There were, despite the florid complaint above, some striking moments in “Cyclone”. One is the extraordinary scene, like a three-minute remake of Jacques Rivette’s La Belle Noiseuse, in which Olivia Wilde’s Devon returns to modeling. The glass-is-half-empty take on this is that any scene without Richie is Vinyl at its best, but rather than dwell on negativity, I’d rather hold up this scene as a serene, if hermetically discrete, moment from the show as a whole — unbothered lingering on the beauty of the human body. If only Devon were the main character.
This is, more in this episode than any other, the takeaway from Vinyl: there are at least three other complete television shows elbowing each other out of the way for subplot room, all of which are preferable to the status quo.

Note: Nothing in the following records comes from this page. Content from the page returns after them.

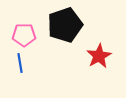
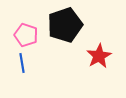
pink pentagon: moved 2 px right; rotated 20 degrees clockwise
blue line: moved 2 px right
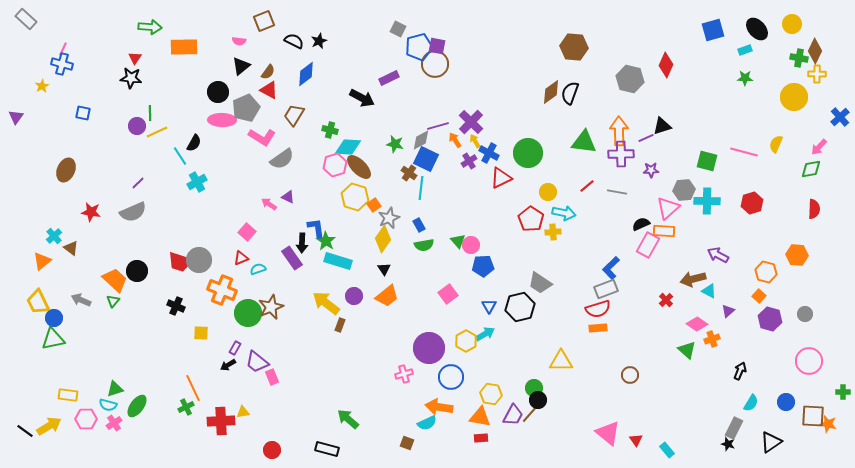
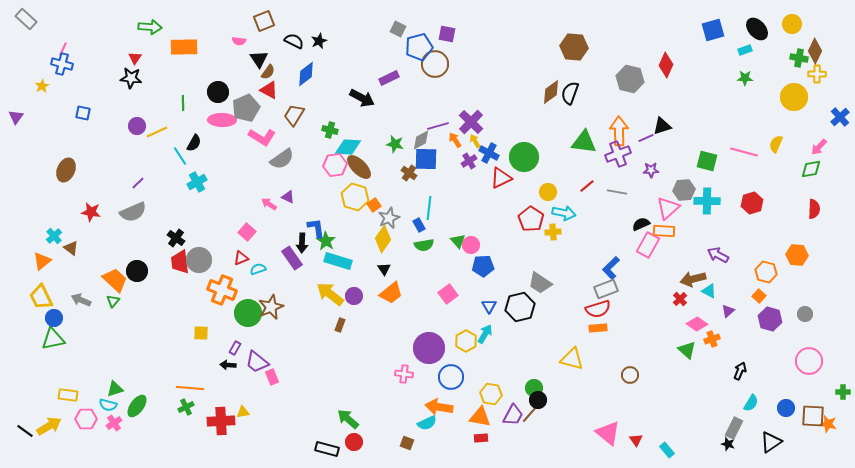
purple square at (437, 46): moved 10 px right, 12 px up
black triangle at (241, 66): moved 18 px right, 7 px up; rotated 24 degrees counterclockwise
green line at (150, 113): moved 33 px right, 10 px up
green circle at (528, 153): moved 4 px left, 4 px down
purple cross at (621, 154): moved 3 px left; rotated 20 degrees counterclockwise
blue square at (426, 159): rotated 25 degrees counterclockwise
pink hexagon at (335, 165): rotated 10 degrees clockwise
cyan line at (421, 188): moved 8 px right, 20 px down
red trapezoid at (180, 262): rotated 65 degrees clockwise
orange trapezoid at (387, 296): moved 4 px right, 3 px up
red cross at (666, 300): moved 14 px right, 1 px up
yellow trapezoid at (38, 302): moved 3 px right, 5 px up
yellow arrow at (326, 303): moved 4 px right, 9 px up
black cross at (176, 306): moved 68 px up; rotated 12 degrees clockwise
cyan arrow at (485, 334): rotated 30 degrees counterclockwise
yellow triangle at (561, 361): moved 11 px right, 2 px up; rotated 15 degrees clockwise
black arrow at (228, 365): rotated 35 degrees clockwise
pink cross at (404, 374): rotated 24 degrees clockwise
orange line at (193, 388): moved 3 px left; rotated 60 degrees counterclockwise
blue circle at (786, 402): moved 6 px down
red circle at (272, 450): moved 82 px right, 8 px up
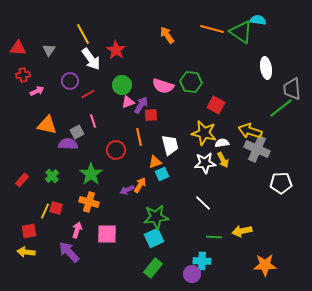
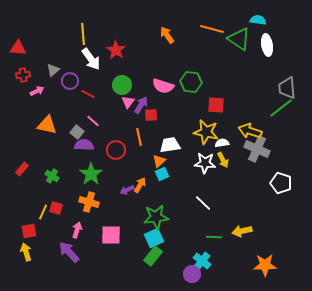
green triangle at (241, 32): moved 2 px left, 7 px down
yellow line at (83, 34): rotated 25 degrees clockwise
gray triangle at (49, 50): moved 4 px right, 20 px down; rotated 16 degrees clockwise
white ellipse at (266, 68): moved 1 px right, 23 px up
gray trapezoid at (292, 89): moved 5 px left, 1 px up
red line at (88, 94): rotated 56 degrees clockwise
pink triangle at (128, 102): rotated 32 degrees counterclockwise
red square at (216, 105): rotated 24 degrees counterclockwise
pink line at (93, 121): rotated 32 degrees counterclockwise
gray square at (77, 132): rotated 24 degrees counterclockwise
yellow star at (204, 133): moved 2 px right, 1 px up
purple semicircle at (68, 144): moved 16 px right, 1 px down
white trapezoid at (170, 145): rotated 85 degrees counterclockwise
orange triangle at (155, 162): moved 4 px right, 1 px up; rotated 24 degrees counterclockwise
white star at (205, 163): rotated 10 degrees clockwise
green cross at (52, 176): rotated 16 degrees counterclockwise
red rectangle at (22, 180): moved 11 px up
white pentagon at (281, 183): rotated 20 degrees clockwise
yellow line at (45, 211): moved 2 px left, 1 px down
pink square at (107, 234): moved 4 px right, 1 px down
yellow arrow at (26, 252): rotated 66 degrees clockwise
cyan cross at (202, 261): rotated 36 degrees clockwise
green rectangle at (153, 268): moved 12 px up
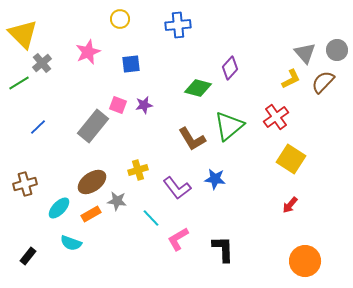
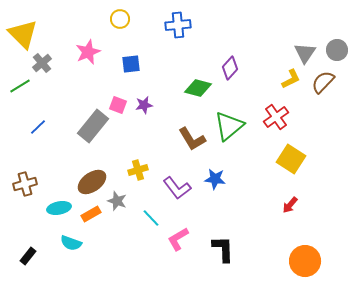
gray triangle: rotated 15 degrees clockwise
green line: moved 1 px right, 3 px down
gray star: rotated 12 degrees clockwise
cyan ellipse: rotated 35 degrees clockwise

The story about Lester recovering from the brutality of the music business to be the midwife of hip-hop. The story about Juno Temple’s character (so underused I forgot her name was Jamie until I looked it up) accidentally stumbling onto the birth of punk. Devon’s story. Zak’s story. Hell, the story about how Caspar the A&R guy gets to fuck ABBA. Anything but Richie. Hopefully now that he’s sober again, he’ll get to actually have character traits.
Danny Bowes (@bybowes) is an artist and critic whose film and TV writing has appeared in Premiere, Tor.com, The Atlantic, Indiewire, Yahoo! Movies, RogerEbert.com, Salt Lake City Weekly, and The A.V. Club.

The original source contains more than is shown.